Menyambut kebijakan sustainable sawit, Indmira memberikan alternatif solusi bagi pengolahan limbah sawit dengan preoperatory aerobik dekomposer. Tujuannya adalah mempercepat proses dekomposisi agar tandan kosong dan pome yang telah lapuk dapat dimanfaatkan menjadi pupuk. Pada dasarnya limbah tankos dapat dimanfaatkan tanpa bantuan dekomposer namun proses ini memerlukan waktu yang lama. Oleh karena itu adanya aerobik dekomposer ini dapat membantu tandan kosong dalam proses pembusukan limbah. 

Zat-zat yang terkandung dalam limbah tandan kosong yang telah difermentasi dapat digunakan sebagai pupuk organik dan dapat berpengaruh bagi sifat kesuburan tanah. POME sendiri mengandung kosentrasi bahan organik yang relatif tinggi yang secara alamiah dapat mengalami penguraian oleh mikroorganisme menjadi senyawa yang lebih sederhana. Oleh karena itu, limbah padat dan cair dalam tonase yang besar dapat bermanfaat bila diolah dengan tepat dengan memanfaatkan aerobik dekomposer.

Aerobik dekomposer adalah sebuah produk berbasis mikroba yang mampu membantu dekomposisi atau penguraian bahan organik. Ada berbagai mikroba dalam aerobik dekomposer yang akan berkembang dalam media, dalam hal ini media yang dimaksud adalah tandan kosong dan pome. Aerobik dekomposer yang dikembangkan oleh tim RnD Indmira ini didesain untuk dapat mendekomposisi tankos dalam waktu yang lebih cepat.
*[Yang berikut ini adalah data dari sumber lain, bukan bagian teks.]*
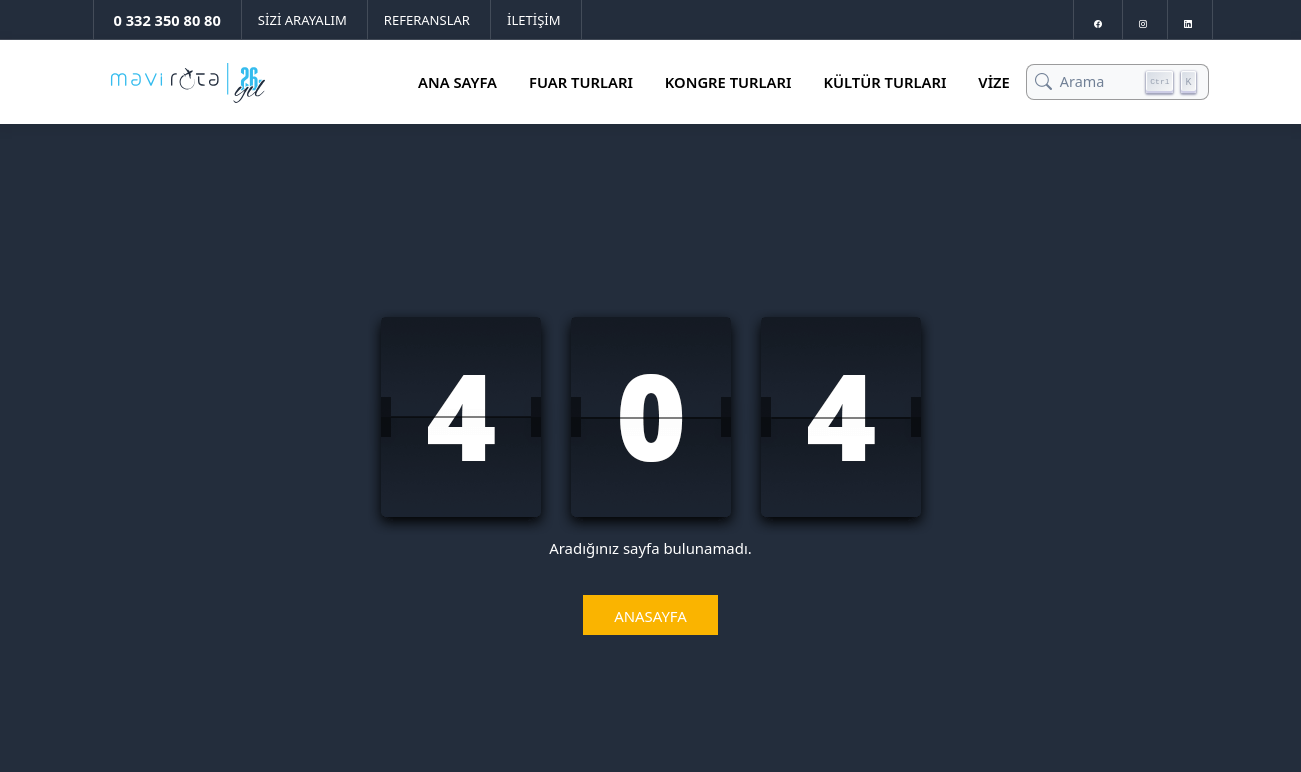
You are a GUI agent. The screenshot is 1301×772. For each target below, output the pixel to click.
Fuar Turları (581, 82)
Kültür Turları (884, 82)
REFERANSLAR (427, 20)
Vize (994, 82)
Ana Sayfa (457, 82)
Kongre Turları (728, 82)
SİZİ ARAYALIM (302, 20)
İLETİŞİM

Dari riset tersebut dihasilkan aerobik decomposer yang mampu mendekomposisi dalam waktu 25 hari, waktu ini terhitung lebih cepat dari target seharusnya yaitu 30 hari. Komposisi mikroba yang terdapat dalam aerobik dekomposer dapat berpengaruh pada kecepatan dekomposisi limbah tandan kosong dan pome. Kelebihan lain yaitu warna tankos menjadi lebih gelap dan tekstur lebih lembut serta mengurangi terbentuknya gas metana.
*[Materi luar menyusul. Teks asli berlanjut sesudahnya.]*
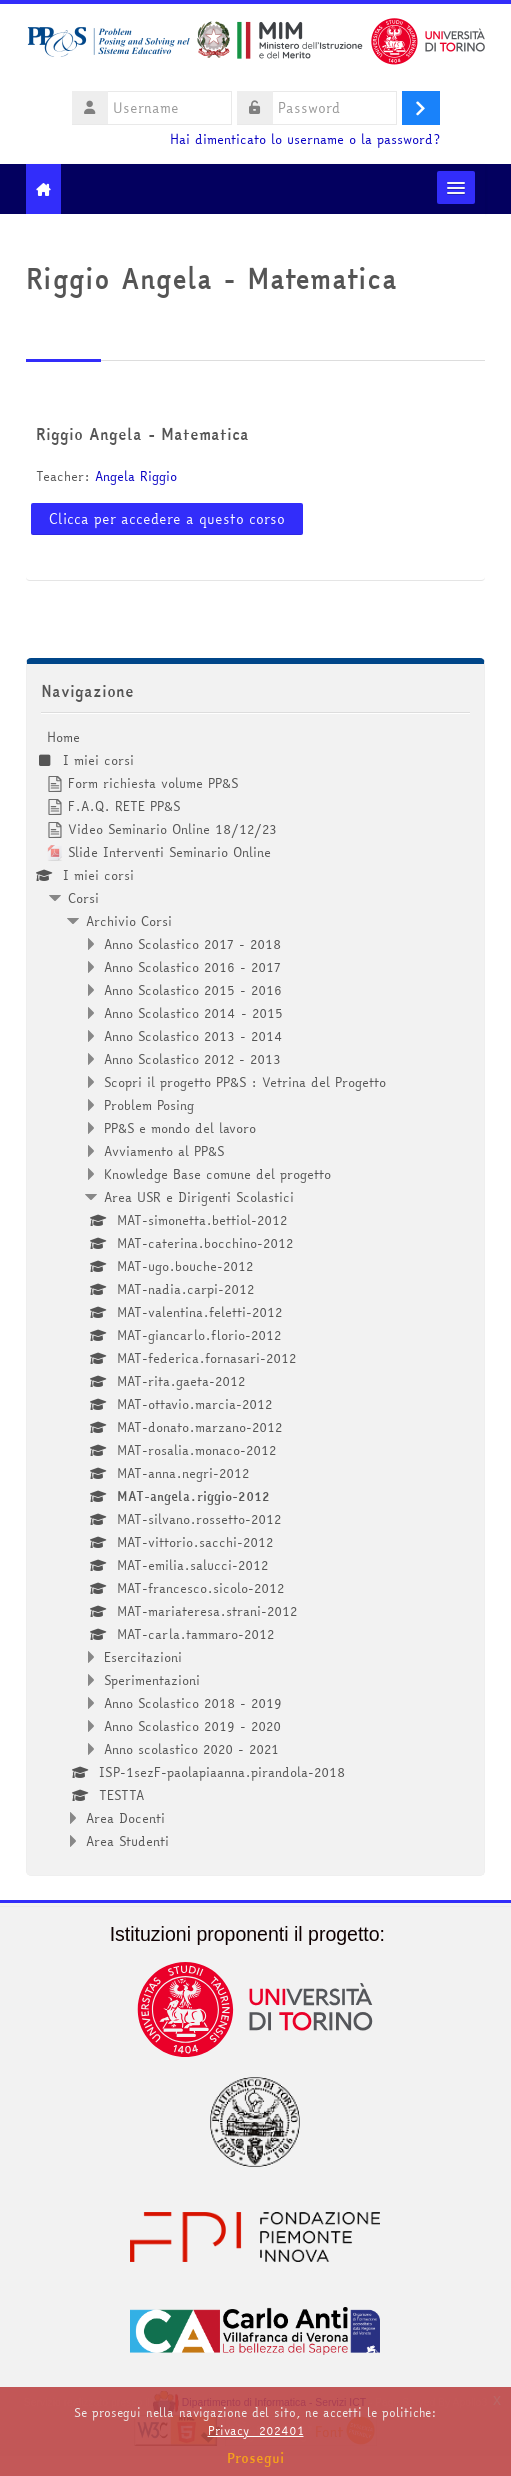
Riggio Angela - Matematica (142, 434)
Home (63, 737)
Pengolahan limbah ini tidak hanya untuk tanda kosong namun memanfaatkan POME. Cairan POME akan dicampurkan dengan aerobik dekomposer, perbandingannya adalah 1 liter aerobik dekomposer dicampur dalam 15 m³ POME. Setelah diperoleh campuran dekomposer dan POME maka dilakukan pengaplikasian pada tumpukan tandan kosong yang telah disusun piramida. Piramida tandan kosong ini berukuran 1 x 4 x 1.5 m yang nanti akan disiram dengan campuran dekomposer dengan POME dengan intensitas tiga hari sekali. Setelah beberapa hari limbah tandan kosong yang keras menjadi remah sehingga mampu digunakan untuk pupuk. Selain pupuk, dekomposisi tandan kosong ini dapat menghasilkan etanol yang dapat diolah lebih lanjut menjadi bioetanol.
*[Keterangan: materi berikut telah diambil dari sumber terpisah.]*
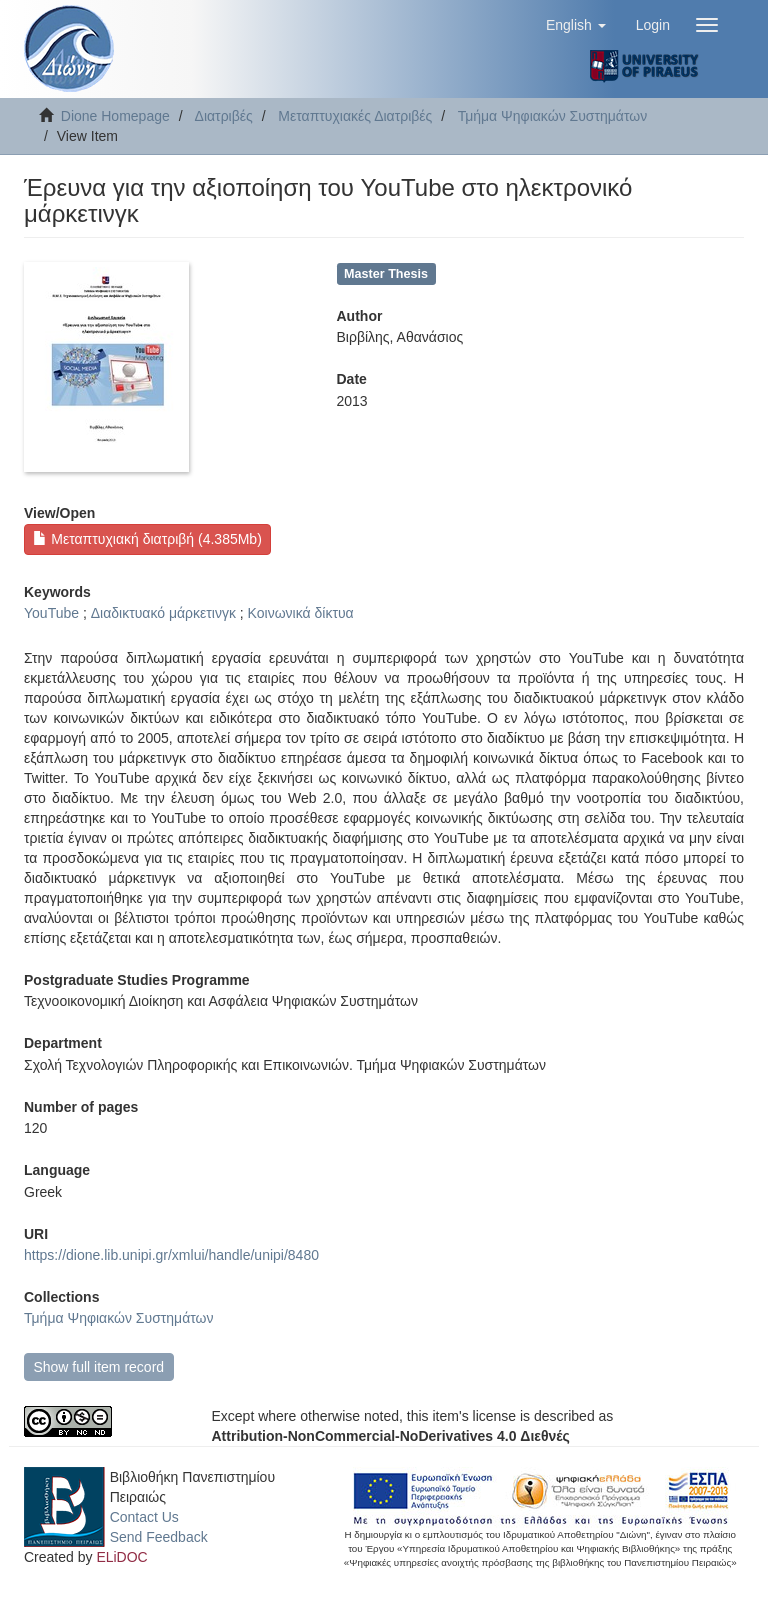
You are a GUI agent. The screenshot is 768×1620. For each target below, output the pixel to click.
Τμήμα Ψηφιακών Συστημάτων (553, 116)
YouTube (51, 613)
Produksi bioetanol dari tandan kosong ini mendukung program pemerintah E5 yang merupakan formulasi 5% etanol dan 95% bensin. Program bioetanol E5 diwajibkan pada 2020 yang akan dilanjutkan dengan program meningkat ke E20 pada 2025 guna tercapainya penggunaan energi terbarukan.